Within the material below, locate the line with "No Kiss Tonight" and the line with "some exceeding the", then return those two lines and all lines between them, exactly as written.

[[ DATA IN THIS EXERCISE open ]]

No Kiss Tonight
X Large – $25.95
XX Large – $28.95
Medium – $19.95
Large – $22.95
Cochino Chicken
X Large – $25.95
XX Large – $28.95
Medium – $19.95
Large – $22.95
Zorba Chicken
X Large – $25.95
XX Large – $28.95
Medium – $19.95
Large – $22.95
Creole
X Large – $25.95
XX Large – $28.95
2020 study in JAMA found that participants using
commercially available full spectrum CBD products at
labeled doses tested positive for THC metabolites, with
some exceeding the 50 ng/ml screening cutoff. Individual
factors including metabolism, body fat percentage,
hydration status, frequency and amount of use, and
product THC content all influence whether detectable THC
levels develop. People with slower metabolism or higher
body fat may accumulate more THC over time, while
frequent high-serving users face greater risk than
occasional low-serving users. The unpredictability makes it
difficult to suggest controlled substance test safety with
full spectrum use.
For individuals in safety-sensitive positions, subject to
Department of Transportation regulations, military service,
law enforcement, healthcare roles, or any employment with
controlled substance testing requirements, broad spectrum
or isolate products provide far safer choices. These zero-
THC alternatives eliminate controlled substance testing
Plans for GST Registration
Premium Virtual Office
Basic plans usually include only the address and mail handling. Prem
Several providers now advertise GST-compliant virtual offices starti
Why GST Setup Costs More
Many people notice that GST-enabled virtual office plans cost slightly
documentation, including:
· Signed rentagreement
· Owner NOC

[[ DATA IN THIS EXERCISE closed ]]
[[ DATA IN THIS EXERCISE open ]]

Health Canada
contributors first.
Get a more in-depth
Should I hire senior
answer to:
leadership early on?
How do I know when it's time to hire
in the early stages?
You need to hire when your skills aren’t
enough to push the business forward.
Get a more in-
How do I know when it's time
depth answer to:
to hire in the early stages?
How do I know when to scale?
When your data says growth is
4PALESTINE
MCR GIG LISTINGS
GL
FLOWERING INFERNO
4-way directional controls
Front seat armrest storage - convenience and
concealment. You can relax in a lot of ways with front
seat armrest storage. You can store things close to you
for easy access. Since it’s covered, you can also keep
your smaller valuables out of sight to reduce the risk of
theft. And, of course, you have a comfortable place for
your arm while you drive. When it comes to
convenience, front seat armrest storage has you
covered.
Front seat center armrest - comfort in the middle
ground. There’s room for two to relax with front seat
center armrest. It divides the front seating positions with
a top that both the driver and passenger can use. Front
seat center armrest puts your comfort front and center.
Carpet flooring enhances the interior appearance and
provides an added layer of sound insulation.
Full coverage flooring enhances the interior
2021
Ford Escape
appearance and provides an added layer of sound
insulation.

[[ DATA IN THIS EXERCISE closed ]]
[[ DATA IN THIS EXERCISE open ]]

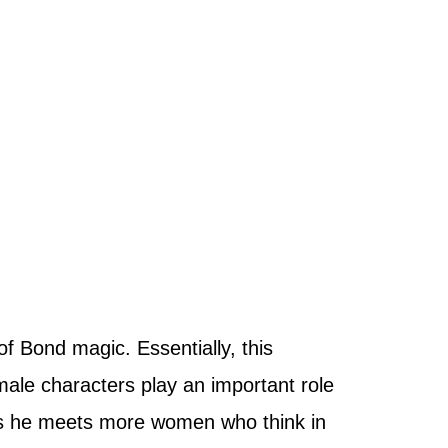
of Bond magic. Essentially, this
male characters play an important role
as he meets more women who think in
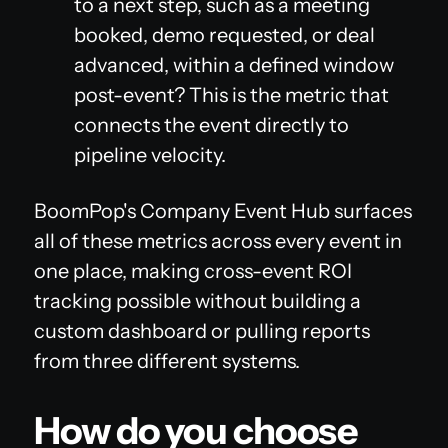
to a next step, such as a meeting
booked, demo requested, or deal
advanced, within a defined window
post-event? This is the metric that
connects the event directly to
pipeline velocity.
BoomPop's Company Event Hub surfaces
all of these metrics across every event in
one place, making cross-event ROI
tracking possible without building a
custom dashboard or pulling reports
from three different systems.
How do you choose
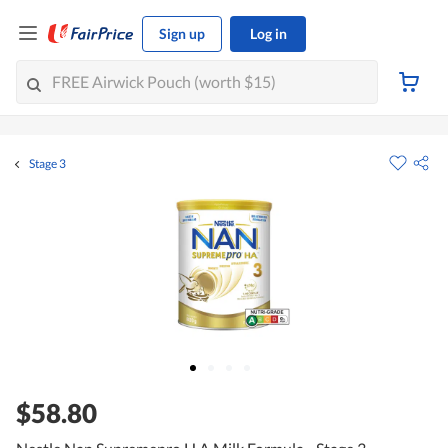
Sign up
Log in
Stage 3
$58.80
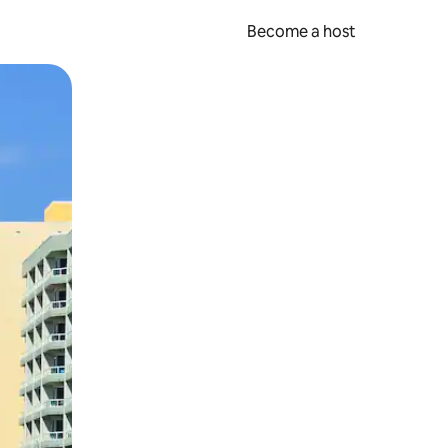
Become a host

[[ DATA IN THIS EXERCISE closed ]]

→ **TASK SOLUTION**
No Kiss Tonight
X Large – $25.95
XX Large – $28.95
Medium – $19.95
Large – $22.95
Cochino Chicken
X Large – $25.95
XX Large – $28.95
Medium – $19.95
Large – $22.95
Zorba Chicken
X Large – $25.95
XX Large – $28.95
Medium – $19.95
Large – $22.95
Creole
X Large – $25.95
XX Large – $28.95
2020 study in JAMA found that participants using
commercially available full spectrum CBD products at
labeled doses tested positive for THC metabolites, with
some exceeding the 50 ng/ml screening cutoff. Individual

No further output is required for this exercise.